Europeans and Arabs said they believe the administration has scaled back the initiative in its struggle to win approval. The ICG report said the G-8 document is a "considerable climb down from the lofty ambitions proclaimed in the President's November 2003 speech, and a drastic narrowing even of the initial goals suggested" in earlier drafts.
"That is absolutely false," a senior White House official said. "I can't see how anyone could say there is a scaling back."
As for the made-in-America imprint, White House officials said the G-8 endorsement will help erase that. They also said the skepticism toward the plan is more the result of built-in prejudices than of any administration failings.
"You are getting spin from the Europeans and the Arabs," a White House official said Monday. "There is substantial resistance to the notion of the democratization of the Arab world. It comes partly from Arab rulers who don't want to democratize, and partly from Europeans who don't think that Middle Easterners and Arabs are really ready for democracy.
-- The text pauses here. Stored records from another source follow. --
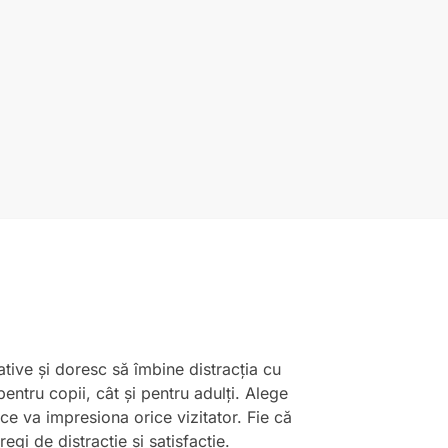
ative și doresc să îmbine distracția cu
pentru copii, cât și pentru adulți. Alege
 ce va impresiona orice vizitator. Fie că
gi de distracție și satisfacție.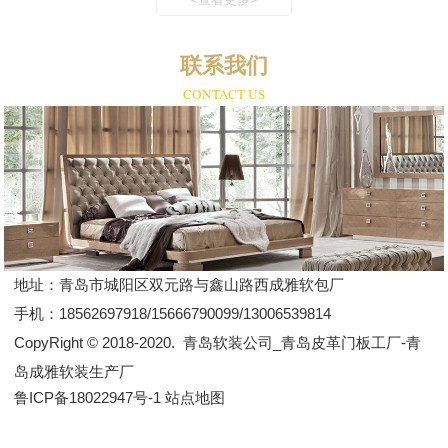
联系我们
CONTACT US
地址：
青岛市城阳区双元路与鑫山路西成雅软包厂
手机：
18562697918/15666790099/13006539814
CopyRight © 2018-2020.
青岛软装公司_青岛皮革门板工厂-青
岛成雅软装生产厂
鲁ICP备18022947号-1
站点地图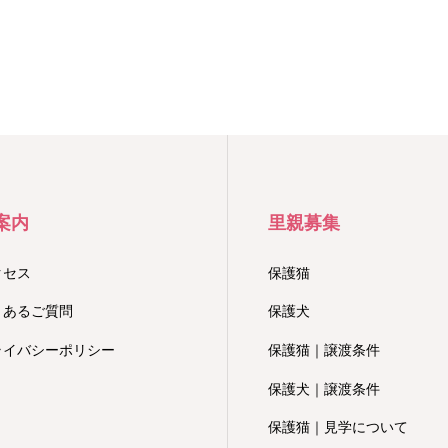
案内
里親募集
クセス
保護猫
くあるご質問
保護犬
ライバシーポリシー
保護猫｜譲渡条件
保護犬｜譲渡条件
保護猫｜見学について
It's an incredibly condescending viewpoint."
European officials said the Americans were the ones who adopted a condescending attitude, appearing to lecture toward Arabs and not appreciating Europe's long-running efforts to promote reform and modernization in the Middle East.
In an effort to demonstrate engagement with Arabs on the issues, Bush invited the leaders of a number of Islamic countries to attend a lunch Wednesday with G-8 leaders, at their own expense. But leaders of some key nations, including Saudi Arabia, Egypt and Morocco, turned down the invitation, and Qatar was purposely snubbed because of administration anger at al-Jazeera's coverage of the Iraq war. Rice cited scheduling issues as the reason Morocco and Egypt -- one of the effort's harshest critics -- will not appear.
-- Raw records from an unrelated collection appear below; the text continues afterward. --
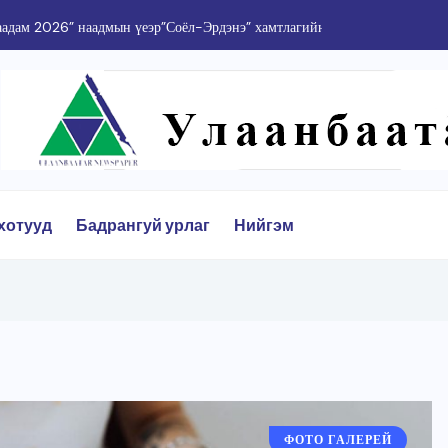
адам 2026” наадмын үеэр”Соёл-Эрдэнэ” хамтлагийн 55...
хотууд
Бадрангуй урлаг
Нийгэм
ФОТО ГАЛЕРЕЙ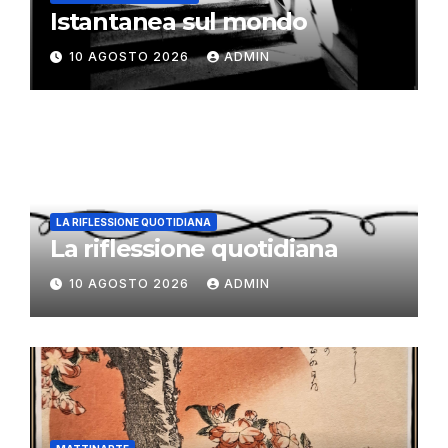
Istantanea sul mondo
10 AGOSTO 2026
ADMIN
LA RIFLESSIONE QUOTIDIANA
La riflessione quotidiana
10 AGOSTO 2026
ADMIN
"We will continue to have good discussions with the Saudis and with the Egyptians, as well as other countries in the Middle East," she said.
White House officials point to a succession of statements from the region, such as a declaration by the Arab League on reform and modernization last month, as evidence that there is ongoing interest in democracy -- and that the administration's push has prompted a response. The draft statement for the G-8 quotes liberally from these statements, which also included a conference held in March at the Alexandria Library in Egypt.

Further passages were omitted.